Orang-orang dengan profesi mata-mata seperti Durahman dan Eric; memang belajar keterampilan khusus untuk diri sendiri; seperti menjahit luka misalnya. Durahman terlihat sangat cemas. “Kamu bisa hati-hati dikit nggak, sih? Kamu liat? Ini tangan kanan, lho?!“ ucap Durahman. Eh? Barusan dia manggil aku pake aku kamu?, batin Eric. Seperti perubahan musim dari panas ke hujan—atau hujan ke panas—pun Durahman juga perlahan-lahan berubah. Lihat bagaimana cara dia mengobati Eric. Begitu telaten dan hati-hati.


Beberapa hari ini ia dan Durahman tidak bertegur sapa. Hal itu dikarnakan Eric memaksa Durahman untuk berhenti bekerja sebagai mata-mata. Cukup Eric saja lah yang bekerja di bidang ini. Eric cuma mau; di mempunyai lebih banyak waktu di rumah bersama Ajeng dan Tiara. Luka di tangan ini tidak lah seberapa. Durahman menyentuh punggung Eric. “Tunggu di sini, aku siapin air anget dulu buat kamu mandi,“ ucap Durahman berdiri sembari melepas sarung tangan.


“Tangan aku..?“ gumam Eric. “Biar aku yang bantuin kamu mandi,“ ucap Durahman dingin. Eh? Bisa semudah itu mood dia berubah? Hm, batin Eric. “Tiara? Tolong bantu bunda masak, ya? Kakak mau bantu Eric mandi dulu,“ ucap Durahman. Sebagian orang berpikir, mengapa tidak tinggal berdua saja di rumah yang berbeda? Tidaklah hal itu mengganggu privasi satu sama lain? Eric memiliki pandangan lain. Bagaimana pun seorang anak mencintai pasangannya sendiri. Orang tua tetaplah nomor satu.


Coba kalian bayangkan sendiri. Tiara itu perempuan, dan dia baru berusia 14 tahun. Kalau ditinggal berdua bersama Ajeng. Siapa yang akan menjaga mereka? Siapa yang akan menolong tiap kali ada masalah? Itulah alasan Eric tidak ingin tinggal di tempat yang berbeda. Lagi Eric tidak pernah merasakan kasih sayang orang tua selama hidupnya. Itulah salah satu alasan Eric begitu menghormati Ajeng. Dia menganggap Ajeng seperti orang tuanya sendiri.


“Du?“ seru Eric. Durahman diam seribu bahasa. Dia marah. Tapi, dia tetap melakukan apa yang harus ia lakukan. “Maaf,“ ucap Eric meminta maaf.
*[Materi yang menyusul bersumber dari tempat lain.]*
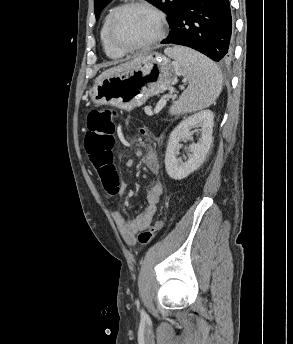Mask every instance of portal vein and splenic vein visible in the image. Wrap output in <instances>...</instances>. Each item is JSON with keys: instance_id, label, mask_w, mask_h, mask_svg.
Returning <instances> with one entry per match:
<instances>
[{"instance_id": "1", "label": "portal vein and splenic vein", "mask_w": 293, "mask_h": 344, "mask_svg": "<svg viewBox=\"0 0 293 344\" xmlns=\"http://www.w3.org/2000/svg\"><path fill=\"white\" fill-rule=\"evenodd\" d=\"M167 97H168V96H163V97L160 98V100H159V102L157 103L156 108H155V110H154L155 113H158V112L164 107V105L166 104V98H167ZM170 97L175 98L176 95L170 96Z\"/></svg>"}]
</instances>
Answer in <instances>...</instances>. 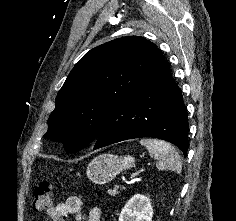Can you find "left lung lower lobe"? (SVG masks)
<instances>
[{
	"label": "left lung lower lobe",
	"instance_id": "1",
	"mask_svg": "<svg viewBox=\"0 0 236 221\" xmlns=\"http://www.w3.org/2000/svg\"><path fill=\"white\" fill-rule=\"evenodd\" d=\"M188 129L181 89L174 82L162 56L108 117L96 138L94 149L127 139L154 137L171 142L186 156Z\"/></svg>",
	"mask_w": 236,
	"mask_h": 221
}]
</instances>
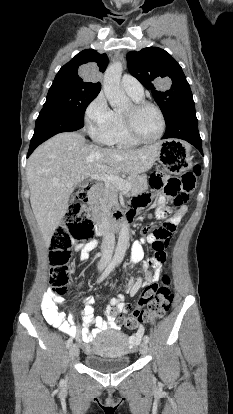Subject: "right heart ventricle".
I'll list each match as a JSON object with an SVG mask.
<instances>
[{"label": "right heart ventricle", "mask_w": 233, "mask_h": 414, "mask_svg": "<svg viewBox=\"0 0 233 414\" xmlns=\"http://www.w3.org/2000/svg\"><path fill=\"white\" fill-rule=\"evenodd\" d=\"M132 97V96H131ZM135 101H141V98L132 97ZM107 144L117 148H134L139 145V142L133 140L126 132L122 114L113 111L112 120L108 133Z\"/></svg>", "instance_id": "1"}]
</instances>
Durahman pun memutar badan. “Kalo lu mo jagain gue, adek gue, sama bunda gue, lu musti lebih kuat lagi. Jangan ampe ada luka kek gini lagi. Lu ceroboh,“ ucap Durahman. Baru tadi manggil aku pake aku kamu. Sekarang pake elu gue lagi?, batin Eric.
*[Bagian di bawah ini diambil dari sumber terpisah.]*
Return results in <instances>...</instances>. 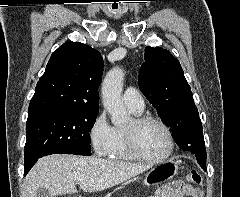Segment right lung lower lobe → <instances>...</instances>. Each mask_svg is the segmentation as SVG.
I'll return each mask as SVG.
<instances>
[{
  "label": "right lung lower lobe",
  "mask_w": 240,
  "mask_h": 197,
  "mask_svg": "<svg viewBox=\"0 0 240 197\" xmlns=\"http://www.w3.org/2000/svg\"><path fill=\"white\" fill-rule=\"evenodd\" d=\"M35 164V162H31L28 165H25L24 168V175H26L28 173V171L31 169V167Z\"/></svg>",
  "instance_id": "obj_1"
}]
</instances>
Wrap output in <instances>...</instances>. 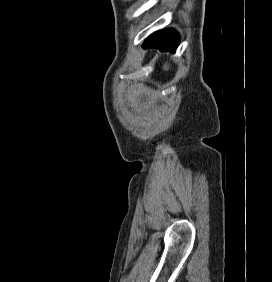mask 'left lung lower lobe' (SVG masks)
I'll list each match as a JSON object with an SVG mask.
<instances>
[{
	"label": "left lung lower lobe",
	"mask_w": 272,
	"mask_h": 282,
	"mask_svg": "<svg viewBox=\"0 0 272 282\" xmlns=\"http://www.w3.org/2000/svg\"><path fill=\"white\" fill-rule=\"evenodd\" d=\"M179 35L173 30H162L150 35L144 42L143 48H157L160 51L175 52L179 44Z\"/></svg>",
	"instance_id": "1"
}]
</instances>
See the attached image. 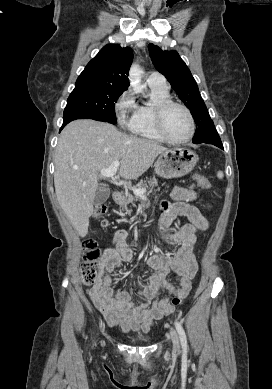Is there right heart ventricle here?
I'll list each match as a JSON object with an SVG mask.
<instances>
[{
  "label": "right heart ventricle",
  "instance_id": "right-heart-ventricle-1",
  "mask_svg": "<svg viewBox=\"0 0 272 389\" xmlns=\"http://www.w3.org/2000/svg\"><path fill=\"white\" fill-rule=\"evenodd\" d=\"M150 102L136 105L134 115L128 123L129 130L141 137L151 140L163 141L162 136L157 132L154 125L153 111L155 106L167 99H170L168 88L149 86Z\"/></svg>",
  "mask_w": 272,
  "mask_h": 389
}]
</instances>
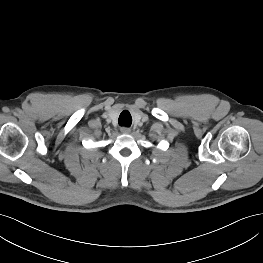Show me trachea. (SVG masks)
I'll return each instance as SVG.
<instances>
[{
    "label": "trachea",
    "instance_id": "1",
    "mask_svg": "<svg viewBox=\"0 0 263 263\" xmlns=\"http://www.w3.org/2000/svg\"><path fill=\"white\" fill-rule=\"evenodd\" d=\"M132 123V117L128 111H123L119 116V124L121 126H130Z\"/></svg>",
    "mask_w": 263,
    "mask_h": 263
}]
</instances>
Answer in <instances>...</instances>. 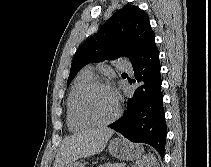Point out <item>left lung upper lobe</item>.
Returning a JSON list of instances; mask_svg holds the SVG:
<instances>
[{
    "mask_svg": "<svg viewBox=\"0 0 211 167\" xmlns=\"http://www.w3.org/2000/svg\"><path fill=\"white\" fill-rule=\"evenodd\" d=\"M156 48L148 15L138 6L126 5L78 48L72 60L67 85L88 63L126 55L135 67Z\"/></svg>",
    "mask_w": 211,
    "mask_h": 167,
    "instance_id": "1",
    "label": "left lung upper lobe"
}]
</instances>
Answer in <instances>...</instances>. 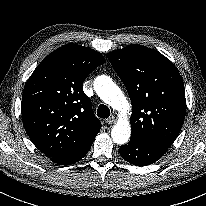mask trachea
<instances>
[{"label": "trachea", "mask_w": 206, "mask_h": 206, "mask_svg": "<svg viewBox=\"0 0 206 206\" xmlns=\"http://www.w3.org/2000/svg\"><path fill=\"white\" fill-rule=\"evenodd\" d=\"M97 116L103 119L108 118L110 116V109L104 104L99 105Z\"/></svg>", "instance_id": "1"}]
</instances>
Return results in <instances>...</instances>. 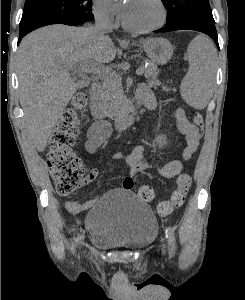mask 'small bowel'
Wrapping results in <instances>:
<instances>
[{
    "mask_svg": "<svg viewBox=\"0 0 245 300\" xmlns=\"http://www.w3.org/2000/svg\"><path fill=\"white\" fill-rule=\"evenodd\" d=\"M139 92H144L149 99V108H154L156 106V101L150 90L142 85L138 89ZM174 116L176 119L177 127L179 131L185 136L186 147L183 150L180 159L171 160L164 165L156 168V173L163 178H174L178 176L183 169V165L188 161L191 156L198 149L201 132L200 129L191 121L188 120L184 111L180 108L175 109ZM112 134L111 125L107 122L94 121L87 130V139L85 142V149L88 153H94L100 145L105 142ZM113 159L122 160L129 165L128 175L122 181V188L125 190H131L134 184V177L143 171L153 170L155 167L151 161L145 158V146L142 144L136 145L130 154L124 153H114L112 155ZM98 176V169L93 168L85 177L83 185H87ZM94 200H89L84 203H79L78 201H68L66 203L67 210L72 214H78L81 211L88 209Z\"/></svg>",
    "mask_w": 245,
    "mask_h": 300,
    "instance_id": "small-bowel-1",
    "label": "small bowel"
}]
</instances>
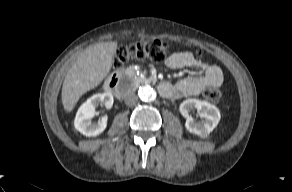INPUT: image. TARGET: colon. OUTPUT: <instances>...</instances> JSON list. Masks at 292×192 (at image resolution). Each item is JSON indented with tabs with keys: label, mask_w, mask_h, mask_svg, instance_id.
Returning a JSON list of instances; mask_svg holds the SVG:
<instances>
[{
	"label": "colon",
	"mask_w": 292,
	"mask_h": 192,
	"mask_svg": "<svg viewBox=\"0 0 292 192\" xmlns=\"http://www.w3.org/2000/svg\"><path fill=\"white\" fill-rule=\"evenodd\" d=\"M169 50V44L163 40H145L120 48L117 51L114 68L119 69L129 60H149L155 63L162 62ZM199 55V53H197ZM224 91L219 86H211L203 91V96L213 103H219Z\"/></svg>",
	"instance_id": "obj_1"
}]
</instances>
“Iya~ Aku janji,“ salut Eric—pun memeluk Durahman. “Ngh,“ gumam Durahman saat Eric m e n g u l u m kupingnya. Durahman mencoba mendorong pundak Eric. Tapi, tidak bisa. “Du, aku lagi pengen,“ gumam Eric—pun membenamkan wajahnya di leher Durahman. Di atas ranjang; Durahman dan Eric pun b e r c i u m a n—yang di mana Eric lah yang berada di atas. Empat puluh menit kemudian. Durahman duduk di atas p e r u t Eric, dalam posisi si j a g o a n Eric tertancap di dalam. Durahman menggerakkan p i n g g u l nya naik turun. “Mhh,“ gumam Durahman.